:: The task ::
All that should be output is the block of lines below from the line with "well enough into" to the line with "leaving due to", both included, exactly as written.

Available data START

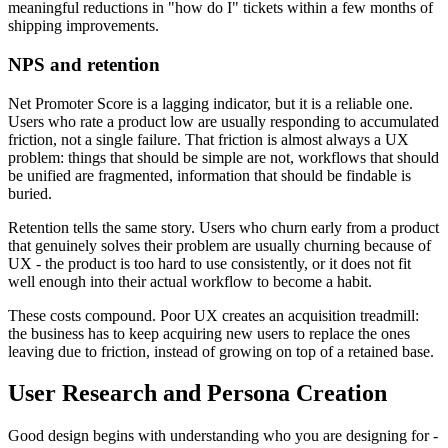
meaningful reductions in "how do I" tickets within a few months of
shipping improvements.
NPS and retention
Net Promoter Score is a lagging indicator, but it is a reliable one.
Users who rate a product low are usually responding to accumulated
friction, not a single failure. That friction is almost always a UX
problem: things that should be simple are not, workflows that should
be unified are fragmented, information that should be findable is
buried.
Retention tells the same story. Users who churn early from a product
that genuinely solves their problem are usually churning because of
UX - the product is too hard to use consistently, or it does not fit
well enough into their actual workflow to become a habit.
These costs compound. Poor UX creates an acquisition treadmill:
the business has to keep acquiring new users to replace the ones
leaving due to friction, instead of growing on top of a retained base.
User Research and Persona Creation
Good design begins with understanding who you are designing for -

Available data END
Available data START

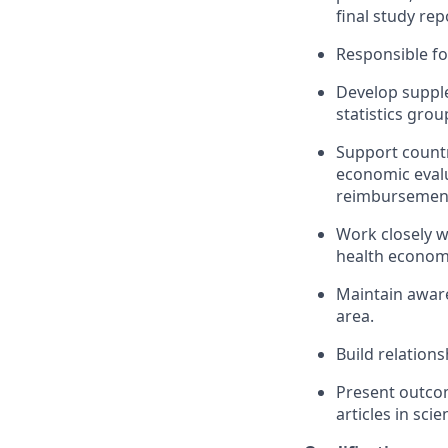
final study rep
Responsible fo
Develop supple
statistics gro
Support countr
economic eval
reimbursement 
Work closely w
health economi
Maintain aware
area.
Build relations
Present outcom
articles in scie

Available data END

:: Output of the task ::
well enough into their actual workflow to become a habit.
These costs compound. Poor UX creates an acquisition treadmill:
the business has to keep acquiring new users to replace the ones
leaving due to friction, instead of growing on top of a retained base.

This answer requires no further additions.